● Task statement: Each line that contains "problème" needs to be copied from the listing.

::: Dataset records :::

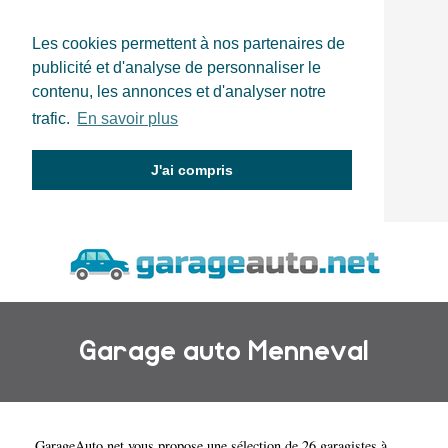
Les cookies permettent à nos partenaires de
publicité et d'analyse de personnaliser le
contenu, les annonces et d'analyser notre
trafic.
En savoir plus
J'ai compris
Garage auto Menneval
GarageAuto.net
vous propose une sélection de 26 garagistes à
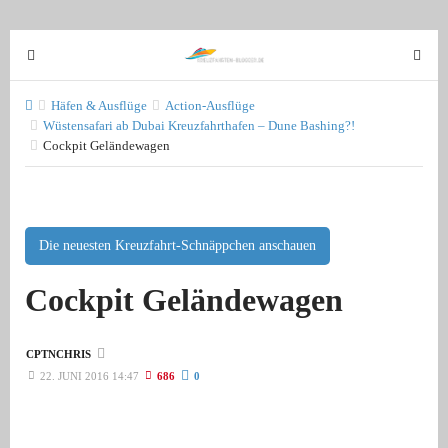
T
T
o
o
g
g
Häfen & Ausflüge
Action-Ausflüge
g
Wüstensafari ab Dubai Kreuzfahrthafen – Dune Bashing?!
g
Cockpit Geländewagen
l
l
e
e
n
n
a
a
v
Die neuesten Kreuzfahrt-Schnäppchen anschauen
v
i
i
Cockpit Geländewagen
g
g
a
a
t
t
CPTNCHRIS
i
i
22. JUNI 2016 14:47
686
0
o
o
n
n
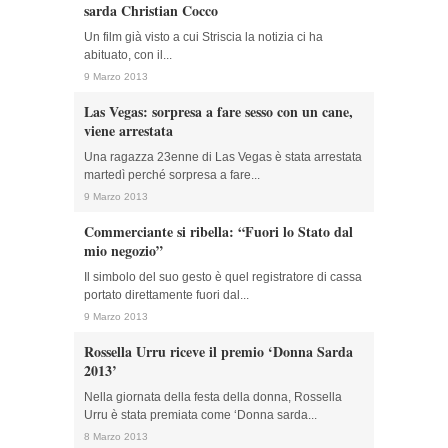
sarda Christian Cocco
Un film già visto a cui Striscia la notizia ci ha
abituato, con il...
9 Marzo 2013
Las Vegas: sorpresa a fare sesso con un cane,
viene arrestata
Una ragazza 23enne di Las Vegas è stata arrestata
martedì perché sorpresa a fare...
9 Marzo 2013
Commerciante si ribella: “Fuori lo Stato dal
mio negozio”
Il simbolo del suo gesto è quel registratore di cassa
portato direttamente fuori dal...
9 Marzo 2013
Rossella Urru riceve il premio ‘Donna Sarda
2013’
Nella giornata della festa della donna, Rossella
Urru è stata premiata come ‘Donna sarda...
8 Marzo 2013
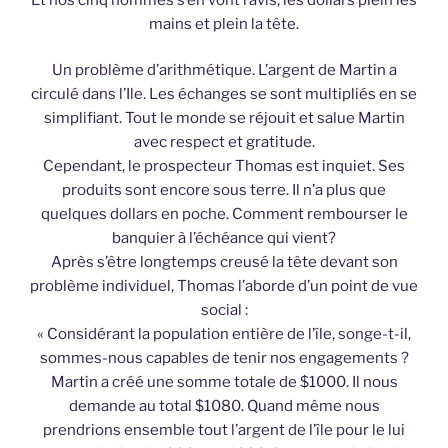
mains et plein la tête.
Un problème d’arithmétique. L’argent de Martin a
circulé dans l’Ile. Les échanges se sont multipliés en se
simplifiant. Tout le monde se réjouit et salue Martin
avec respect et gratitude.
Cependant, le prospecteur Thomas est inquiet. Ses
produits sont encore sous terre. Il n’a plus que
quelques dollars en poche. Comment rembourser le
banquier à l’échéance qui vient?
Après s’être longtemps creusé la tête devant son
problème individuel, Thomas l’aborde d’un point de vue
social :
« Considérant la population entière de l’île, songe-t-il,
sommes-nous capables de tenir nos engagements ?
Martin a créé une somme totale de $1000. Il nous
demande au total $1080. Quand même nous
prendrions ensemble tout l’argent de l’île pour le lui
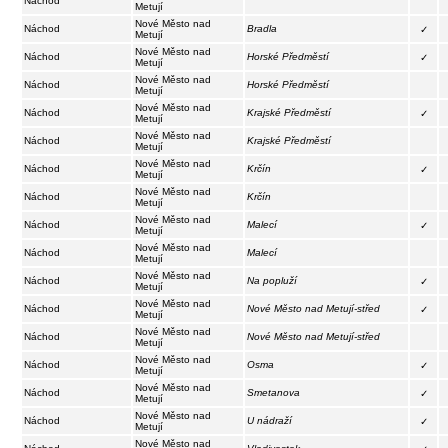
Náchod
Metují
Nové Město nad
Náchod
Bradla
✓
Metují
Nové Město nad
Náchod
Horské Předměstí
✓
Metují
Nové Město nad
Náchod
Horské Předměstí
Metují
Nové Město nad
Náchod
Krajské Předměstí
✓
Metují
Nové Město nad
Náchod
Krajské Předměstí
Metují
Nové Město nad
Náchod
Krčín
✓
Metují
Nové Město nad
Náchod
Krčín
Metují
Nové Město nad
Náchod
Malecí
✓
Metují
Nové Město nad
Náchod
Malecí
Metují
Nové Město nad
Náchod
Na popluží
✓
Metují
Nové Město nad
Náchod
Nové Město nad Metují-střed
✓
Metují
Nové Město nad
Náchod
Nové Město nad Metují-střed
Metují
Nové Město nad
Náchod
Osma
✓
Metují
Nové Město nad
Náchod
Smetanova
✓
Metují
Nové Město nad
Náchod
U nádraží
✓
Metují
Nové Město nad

:::

● Task answer:
Un problème d’arithmétique. L’argent de Martin a
problème individuel, Thomas l’aborde d’un point de vue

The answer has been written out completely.